Have a visual inspection by a qualified turf specialist for fungus and pests. It's not unusual for the sod to come from the farm with pests and you want to protect your investment with a professional inspection before permanent damage takes place. This is a critical step! We have sod inspected every install as it is the key to establishing healthy turf.
Continue to keep your sod moist without soaking through to the ground beneath. Water early in the day to make sure that water can sit on the turf long enough to get roots without sitting so long that it causes fungus to grow.
Cut back the frequency of irrigation to prepare for the first mow.
Time to mow! A high cut will be the least stressful for the sod. Never cut more than the upper third of the grass blade.
Cut back on watering strategically. Check the root establishment by lifting a corner of the sod. If it gives resistance, then the roots are becoming established. You can omit one watering in the day, but add a few extra minutes to the other times you water.

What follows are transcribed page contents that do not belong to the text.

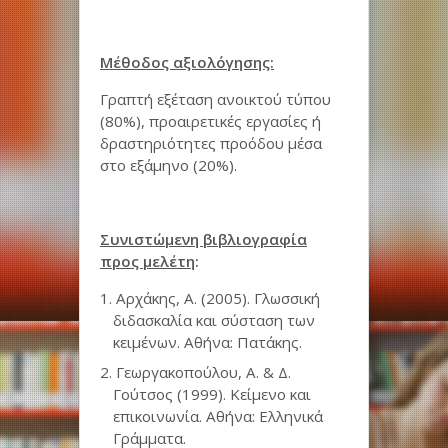
Μέθοδος αξιολόγησης:
Γραπτή εξέταση ανοικτού τύπου
(80%), προαιρετικές εργασίες ή
δραστηριότητες προόδου μέσα
στο εξάμηνο (20%).
Συνιστώμενη βιβλιογραφία
προς μελέτη
:
Αρχάκης, Α. (2005).
Γλωσσική
διδασκαλία και σύσταση των
κειμένων
. Αθήνα: Πατάκης.
Γεωργακοπούλου, Α. & Δ.
Γούτσος (1999).
Κείμενο και
επικοινωνία
. Αθήνα: Ελληνικά
Γράμματα.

Have another professional inspection. Issues with fungus or pests can come up through the establishment process and a qualified turf specialist will be able to tell whether or not there are any problems. Once you've been cleared by the turf specialist, fertilize sod to encourage rooting. Consider talking to a professional about ongoing fertilizer and pesticide treatment to keep your sod as healthy as possible. Continue to monitor water levels. You may need to water different parts of your lawn for different periods of time. Shady areas require less water, sunny areas require more. Gainesville can have unpredictable moisture levels in the spring. So you'll want to make sure that you are not over-watering.
The most common issues with newly installed sod are due to improper irrigation. Not rooting? Most sod will root in 10-14 days. Adjust your watering schedule to fewer, deeper soaks if you're having rooting issues. Shady areas also take longer to root, so keep in mind the sun exposure in any areas of concern. Footprints? When properly hydrated, grass will bounce back to shape once it's been stepped on. This is one of the reasons it's important not to walk on fresh sod. If you're getting footprints, try to add a soak or increase the soak time at each watering. Gaps, lifting, or browning edges? Water, again! Sod will shrink, lift, or turn up at the corners when there isn't enough moisture. Add time to your watering sessions or add an additional soak during the day. Pay attention to where you're seeing issues, as you may need to adjust where your sprinklers are hitting or hand water areas that need some extra attention. New sod is an investment in your landscaping, and ultimately your home. It maximizes curb appeal and makes your lawn fresh and inviting. Making the extra effort to properly care for your sod will ensure that it takes root and flourishes in your landscape.